Akhir tahun menjadi saat yang tepat untuk melakukan refleksi diri, beberapa rekomendasi hal-hal yang bisa direfleksikan dalam ajaran agama Islam sebagai berikut:
- Hubungan dengan Allah ﷻ
Hubungan dengan Allah k juga disebut dengan hablun minallâh, apakah ibadah kita selama ini dilakukan secara konsisten? Sejauh mana kita menjaga kualitas salat, zikir, dan pembacaan Al Qur’an? Walaupun aktivitas dunia sering menyita perhatian, umat Islam diajak untuk kembali memperbaiki prioritas hidup dan hubungannya dengan sang Maha Pencipta.[2]
- Hubungan dengan Sesama Manusia
Penyebutan ini juga dikenal dengan hablun minannâs, relasi sosial sering kali menjadi cerminan keimanan. Konflik kecil, prasangka, dan ketidakpedulian terhadap lingkungan sosial perlu dievaluasi. Karena salah satu tantangan dari masa sekarang tidak hanya hal yang berkaitan dengan perubahan intelektual, tetapi juga peningkatan sensitivitas sosial, dengan kata lain memiliki kepekaan sosial berupa kemampuan untuk merasakan, memahami, dan merespons secara tepat terhadap situasi, perasaan, dan kebutuhan orang lain di sekitarnya.[3]
- Hubungan dengan Diri Sendiri
Muhasabah juga berhubungan dengan bagaimana seseorang menghargai dirinya, kesehatannya, kewarasannya, serta pendalaman spiritualnya. Dalam konteks masyarakat tekanan hidup kerap membuat manusia kehilangan arah. Refleksi akhir tahun dapat membantu membangun kembali kesadaran diri spiritual dan mental.
Akhir Tahun sebagai Momentum Muhasabah Diri
Banyak orang menjadikan akhir tahun sebagai momen untuk membuat resolusi. Dalam konteks Islam, resolusi bukan hanya tentang target duniawi seperti karier atau finansial, tetapi juga pembaruan niat dan orientasi ibadah. Untuk mencapainya perlu adanya muhasabah diri, sebagaimana menurut Ibnu Qayyim muhasabah terbagi menjadi dua bentuk utama, yaitu muhasabah sebelum melakukan suatu perbuatan dan muhasabah setelah perbuatan tersebut dilakukan.

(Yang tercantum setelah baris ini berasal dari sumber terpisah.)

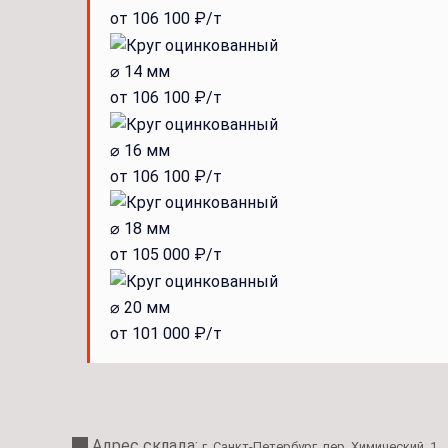
от 106 100 ₽/т
⌀ 14 мм
от 106 100 ₽/т
⌀ 16 мм
от 106 100 ₽/т
⌀ 18 мм
от 105 000 ₽/т
⌀ 20 мм
от 101 000 ₽/т
Адрес склада:
г. Санкт-Петербург, пер. Химический, 1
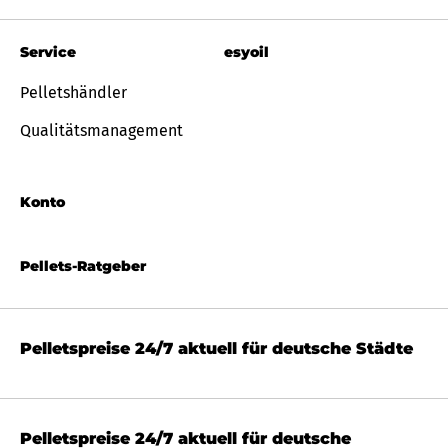
Service
esyoil
Pelletshändler
Qualitätsmanagement
Konto
Pellets-Ratgeber
Pelletspreise 24/7 aktuell für deutsche Städte
Pelletspreise 24/7 aktuell für deutsche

- Muhasabah Sebelum Beramal
Muhasabah ini dilakukan dengan cara menahan diri sejenak sebelum bertindak, tidak tergesa-gesa melaksanakan suatu perbuatan hingga jelas baginya apakah perbuatan tersebut membawa kemaslahatan atau justru sebaliknya. Al-Hasan al-Bashri berkata, “Semoga Allah merahmati seorang hamba yang berhenti sejenak ketika terlintas dalam pikirannya suatu perbuatan. Jika perbuatan itu merupakan ketaatan kepada Allah, maka ia melaksanakannya, dan jika bukan, maka ia meninggalkannya.”
Hal ini selaras dengan firman Allah ﷻ
وَمَا تَشَآءُونَ إِلَّآ أَن يَشَآءَ ٱللَّهُ رَبُّ ٱلْعَٰلَمِينَ
“Dan kamu tidak dapat menghendaki (sesuatu) kecuali apabila dikehendaki oleh Allah, Tuhan seluruh alam.” (QS At-Takwîr [81]: 29).
- Muhasabah setelah beramal
Muhasabah jenis ini mencakup tiga bentuk introspeksi diri.
Pertama, mengevaluasi amalan ketaatan yang berkaitan dengan hak-hak Allah ﷻ, dengan menilai apakah ketaatan tersebut telah dilakukan sesuai dengan tuntunan dan kehendak-Nya atau masih terdapat kekurangan.
Kedua, melakukan introspeksi terhadap perbuatan-perbuatan yang sebenarnya lebih baik ditinggalkan daripada dilakukan, sehingga seseorang dapat memperbaiki sikap dan pilihannya ke depan.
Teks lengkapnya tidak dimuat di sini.